3. Building a Strong SPF Record
Here’s what a good, combined SPF record might look like if you use multiple services:
v=spf1 include:spf.google.com include:_spf.mailchimp.com ip4:203.0.113.5 ~all
Key points:
- Only one SPF record per domain
- Include every trusted sending source
- Use ~all for soft fail during testing, and consider switching to -all (hard fail) once everything is validated
Step-by-Step: Configuring DKIM for Mailigen
1. Log into Mailigen
Start by signing in to your Mailigen dashboard.
- Go to the Email Authentication section – this may be under settings or domain manager depending on UI updates.
- Choose Add a Domain.
- Enter the domain you want to authenticate.
Once that’s done, Mailigen will provide your DKIM DNS records.

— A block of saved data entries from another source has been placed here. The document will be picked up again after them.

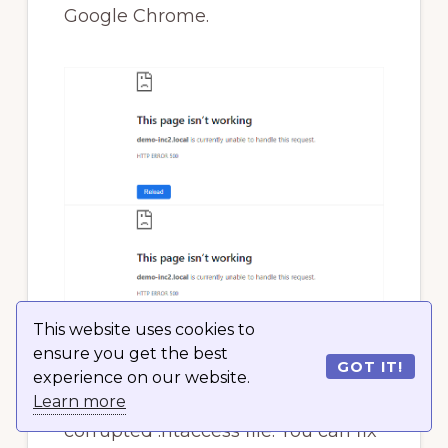
Google Chrome.
This website uses cookies to
ensure you get the best
GOT IT!
experience on our website.
This error can be caused by a
Learn more
corrupted .htaccess file. You can fix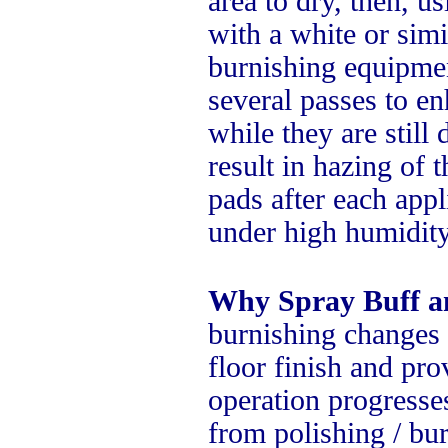
area to dry, then, 
with a white or simi
burnishing equipmen
several passes to e
while they are stil
result in hazing of 
pads after each appl
under high humidity
Why Spray Buff a
burnishing changes 
floor finish and pro
operation progresses
from polishing / bur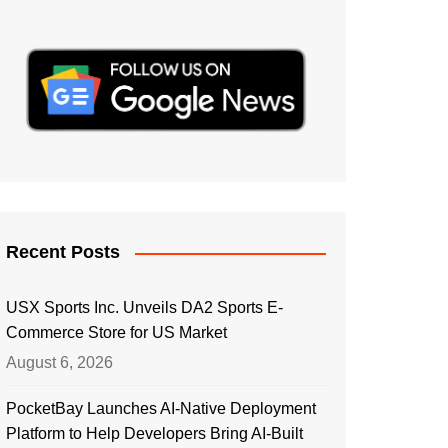
Recent Posts
USX Sports Inc. Unveils DA2 Sports E-
Commerce Store for US Market
August 6, 2026
PocketBay Launches AI-Native Deployment
Platform to Help Developers Bring AI-Built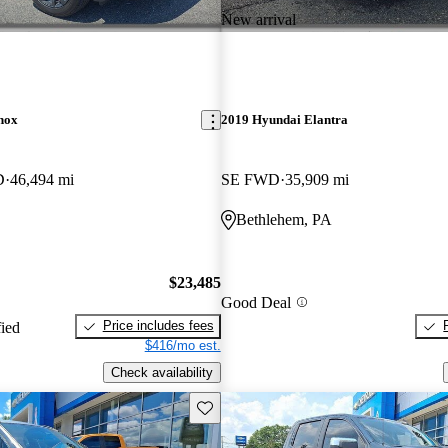
New arrival
nox
2019 Hyundai Elantra
D
46,494 mi
SE FWD
35,909 mi
Bethlehem, PA
$23,485
Good Deal
Price includes fees
fied
$416/mo est.
Check availability
Save this listing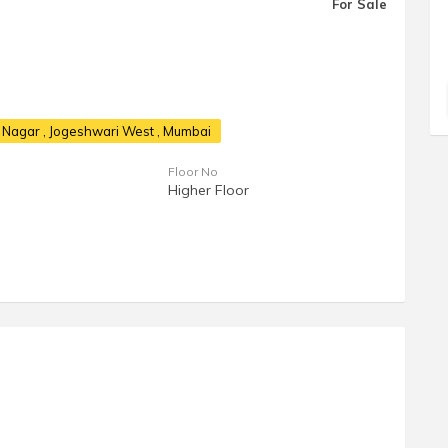
For Sale
h Nagar
, Jogeshwari West , Mumbai
Floor No
Higher Floor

2. Publish the DKIM Record in Your DNS
Mailigen will generate a selector and a key value — these come in a format like:
Name/Host: selector._domainkey.yourdomain.com
Value: (long DKIM public key string)
In your DNS provider’s panel:
- Create a TXT record
- Set the Host/Name to the selector provided
- Paste the DKIM key into the Value field
- Save and publish the record
3. Validate DKIM Publication
Propagation can take anywhere from a few minutes up to 48 hours (depending on TTL settings), but once the DNS change takes effect, you should see DKIM signatures pass on outgoing mail. Many DNS providers and mail tools offer built-in validation — you can also use third-party DMARC/Email authentication checkers to confirm things are working.
4. DKIM + SPF = Better DMARC Alignment
Remember: DMARC looks at alignment — not just authentication.
- SPF alignment means the return-path domain matches your “From” domain
- DKIM alignment means the signed domain matches your “From” domain
If either SPF or DKIM passes alignment, DMARC will consider the message legitimate — so having both provides redundancy and better security.
Beyond SPF & DKIM: Best Practices
1. Use DMARC for Enforcement Too
Even after SPF and DKIM are set, you’ll want to configure a DMARC record so you can:
- Monitor authentication results
- Receive reports about who is sending mail for your domain
- Enforce quarantine or reject for suspicious messages
A simple DMARC record might look like:
v=DMARC1; p=none; rua=mailto:dmarc-reports@yourdomain.comThis lets you collect reports without affecting flow. Once you’re confident everything is valid, consider switching to quarantine or reject to enforce policy.
2. Don’t Use “+all” in SPF
The +all mechanism tells receivers to trust any sending source — effectively disabling SPF. It’s a dangerous configuration that should never be used. Instead, stick with ~all (soft fail) or -all (hard fail) once you’re confident your SPF is correct.
3. Rotate DKIM Keys Periodically
Using stronger, rotated keys (2048-bit or more) and updating them regularly improves security. Many mail providers help automate this — if not, you can generate new keys and update the DNS as needed.